Activity:
Exactly as written, reproduce the lines from the beginning of the data through the line containing "The Federation des"; the pictures are not reproduced.

[Saved entries]
╔══

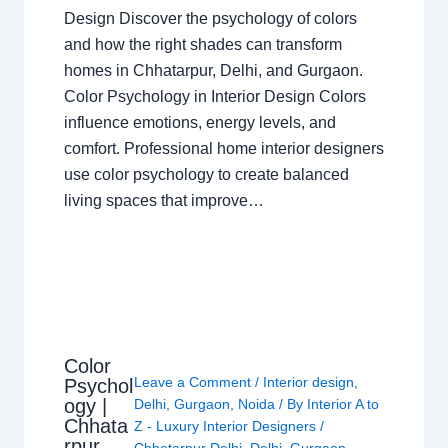
Design Discover the psychology of colors
and how the right shades can transform
homes in Chhatarpur, Delhi, and Gurgaon.
Color Psychology in Interior Design Colors
influence emotions, energy levels, and
comfort. Professional home interior designers
use color psychology to create balanced
living spaces that improve…
Color
Leave a Comment
/
Interior design
,
Psychol
ogy |
Delhi
,
Gurgaon
,
Noida
/ By
Interior A to
Chhata
Z - Luxury Interior Designers
/
rpur
Chhatarpur Delhi
,
Delhi
,
Gurgaon
,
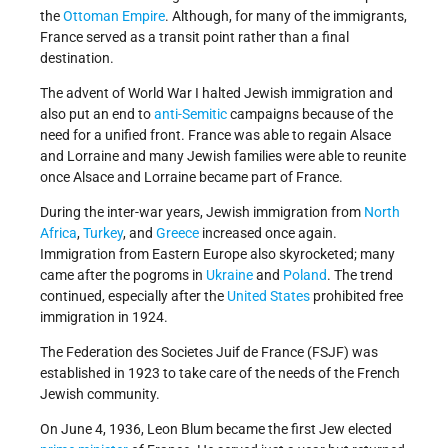
the
Ottoman Empire
. Although, for many of the immigrants,
France served as a transit point rather than a final
destination.
The advent of World War I halted Jewish immigration and
also put an end to
anti-Semitic
campaigns because of the
need for a unified front. France was able to regain Alsace
and Lorraine and many Jewish families were able to reunite
once Alsace and Lorraine became part of France.
During the inter-war years, Jewish immigration from
North
Africa
,
Turkey
, and
Greece
increased once again.
Immigration from Eastern Europe also skyrocketed; many
came after the pogroms in
Ukraine
and
Poland
. The trend
continued, especially after the
United States
prohibited free
immigration in 1924.
The Federation des Societes Juif de France (FSJF) was
established in 1923 to take care of the needs of the French
Jewish community.
On June 4, 1936, Leon Blum became the first Jew elected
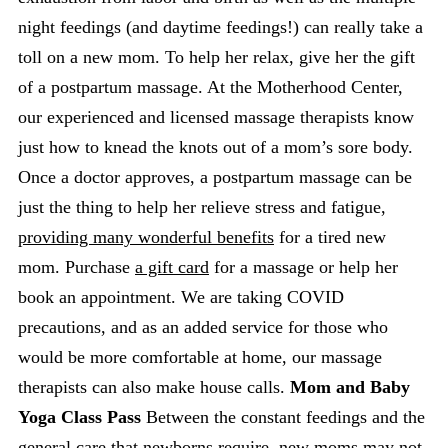
night feedings (and daytime feedings!) can really take a
toll on a new mom. To help her relax, give her the gift
of a postpartum massage. At the Motherhood Center,
our experienced and licensed massage therapists know
just how to knead the knots out of a mom’s sore body.
Once a doctor approves, a postpartum massage can be
just the thing to help her relieve stress and fatigue,
providing many wonderful benefits
for a tired new
mom. Purchase
a gift card
for a massage or help her
book an appointment. We are taking COVID
precautions, and as an added service for those who
would be more comfortable at home, our massage
therapists can also make house calls.
Mom and Baby
Yoga Class Pass
Between the constant feedings and the
general care that newborns require, new moms may not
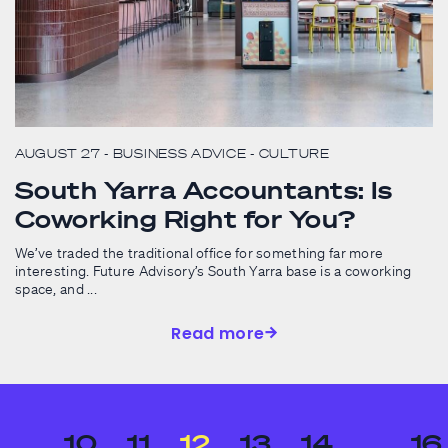
AUGUST 27
- BUSINESS ADVICE
- CULTURE
South Yarra Accountants: Is
Coworking Right for You?
We’ve traded the traditional office for something far more
interesting. Future Advisory’s South Yarra base is a coworking
space, and ...
Read more
…
10
11
12
13
14
…
16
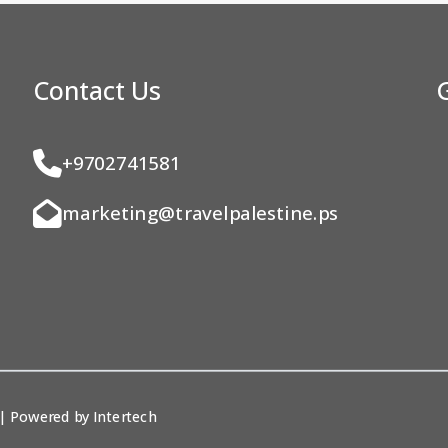
Contact Us
+9702741581
marketing@travelpalestine.ps
. | Powered by
Intertech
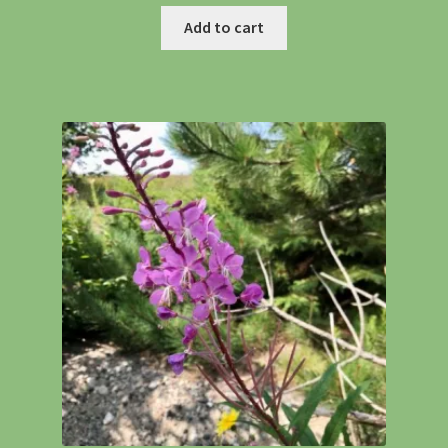
Add to cart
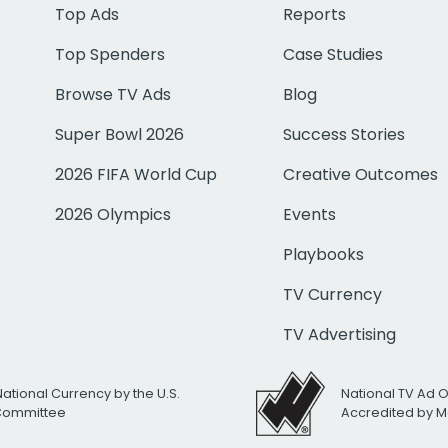
Top Ads
Reports
Top Spenders
Case Studies
Browse TV Ads
Blog
Super Bowl 2026
Success Stories
2026 FIFA World Cup
Creative Outcomes
2026 Olympics
Events
Playbooks
TV Currency
TV Advertising
National Currency by the U.S.
National TV Ad 
 Committee
Accredited by M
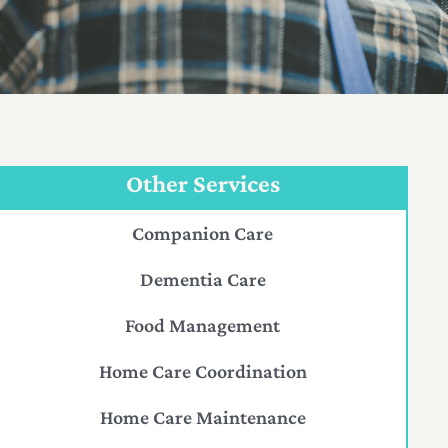
Other Services
Companion Care
Dementia Care
Food Management
Home Care Coordination
Home Care Maintenance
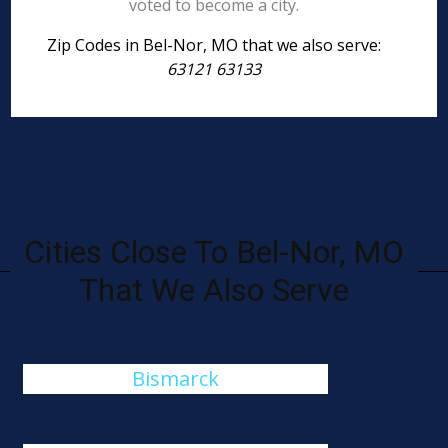
voted to become a city.
Zip Codes in Bel-Nor, MO that we also serve:
63121 63133
Cities Close To Bel-Nor, MO
That We Also Serve
Bismarck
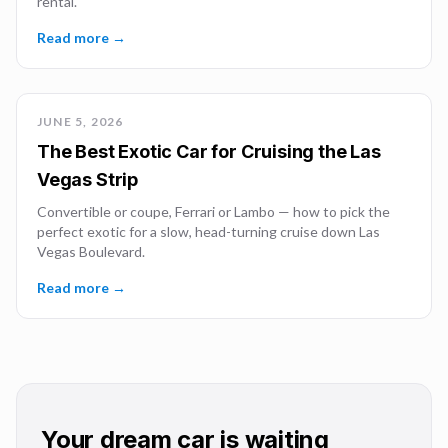
rental.
Read more →
JUNE 5, 2026
The Best Exotic Car for Cruising the Las
Vegas Strip
Convertible or coupe, Ferrari or Lambo — how to pick the
perfect exotic for a slow, head-turning cruise down Las
Vegas Boulevard.
Read more →
Your dream car is waiting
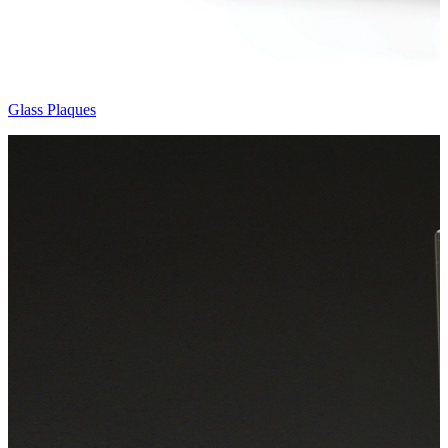
Glass Plaques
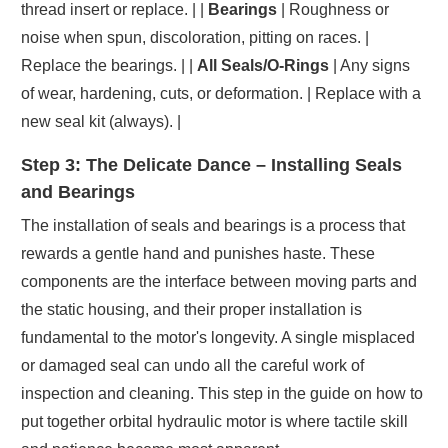
thread insert or replace. | |
Bearings
| Roughness or
noise when spun, discoloration, pitting on races. |
Replace the bearings. | |
All Seals/O-Rings
| Any signs
of wear, hardening, cuts, or deformation. | Replace with a
new seal kit (always). |
Step 3: The Delicate Dance – Installing Seals
and Bearings
The installation of seals and bearings is a process that
rewards a gentle hand and punishes haste. These
components are the interface between moving parts and
the static housing, and their proper installation is
fundamental to the motor's longevity. A single misplaced
or damaged seal can undo all the careful work of
inspection and cleaning. This step in the guide on how to
put together orbital hydraulic motor is where tactile skill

╚══

Response:
Design Discover the psychology of colors
and how the right shades can transform
homes in Chhatarpur, Delhi, and Gurgaon.
Color Psychology in Interior Design Colors
influence emotions, energy levels, and
comfort. Professional home interior designers
use color psychology to create balanced
living spaces that improve…
Color
Leave a Comment
/
Interior design
,
Psychol
ogy |
Delhi
,
Gurgaon
,
Noida
/ By
Interior A to
Chhata
Z - Luxury Interior Designers
/
rpur
Chhatarpur Delhi
,
Delhi
,
Gurgaon
,
the
Ottoman Empire
. Although, for many of the immigrants,
France served as a transit point rather than a final
destination.
The advent of World War I halted Jewish immigration and
also put an end to
anti-Semitic
campaigns because of the
need for a unified front. France was able to regain Alsace
and Lorraine and many Jewish families were able to reunite
once Alsace and Lorraine became part of France.
During the inter-war years, Jewish immigration from
North
Africa
,
Turkey
, and
Greece
increased once again.
Immigration from Eastern Europe also skyrocketed; many
came after the pogroms in
Ukraine
and
Poland
. The trend
continued, especially after the
United States
prohibited free
immigration in 1924.
The Federation des Societes Juif de France (FSJF) was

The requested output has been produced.